Paralytic shellfish poison is a marine biotoxin, produced in single celled marine protozoa of the order Dinoflagellata. This poison accumulates in the tissue of bivalve shellfish that have ingested certain species of dinoflagellates of the genus Gonvaulax or closely related genera.
Toxin levels in shellfish are associated with algal "blooms" of toxic dinoflagellates in shellfish growing waters of the Pacific Coast and the Bay of Fundy region.
Ordinary cooking does not insure safety of shellfish since the poison is very stable and is not destroyed completely by the usual heat treatments.
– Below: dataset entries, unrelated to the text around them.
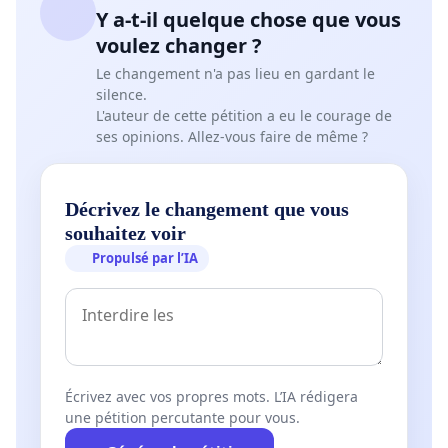
Y a-t-il quelque chose que vous
voulez changer ?
Le changement n'a pas lieu en gardant le
silence.
L'auteur de cette pétition a eu le courage de
ses opinions. Allez-vous faire de même ?
Décrivez le changement que vous
souhaitez voir
Propulsé par l’IA
Écrivez avec vos propres mots. L’IA rédigera
une pétition percutante pour vous.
REGULATORY ACTION GUIDANCE:
The following represents criteria for recommending legal action to CFSAN/Office of *Compliance*/Division of Enforcement (HFS-605):
Actionable if one sub from a lot shows paralytic shellfish poison value of 80 micrograms, or more, per 100 grams meat when bioanalyzed by current Association of Official Analytical Chemists procedure.
Articles meeting the above criterion represent a potential health hazard. Consequently, recall is the action of choice. Notify CFSAN/Office of *Compliance*/Division of Enforcement (HFS-605) immediately if articles meeting the above criterion are encountered.
Notify CFSAN's Office of Seafood (HFS-415) immediately when articles containing any detectable levels of paralytic shellfish poison are encountered.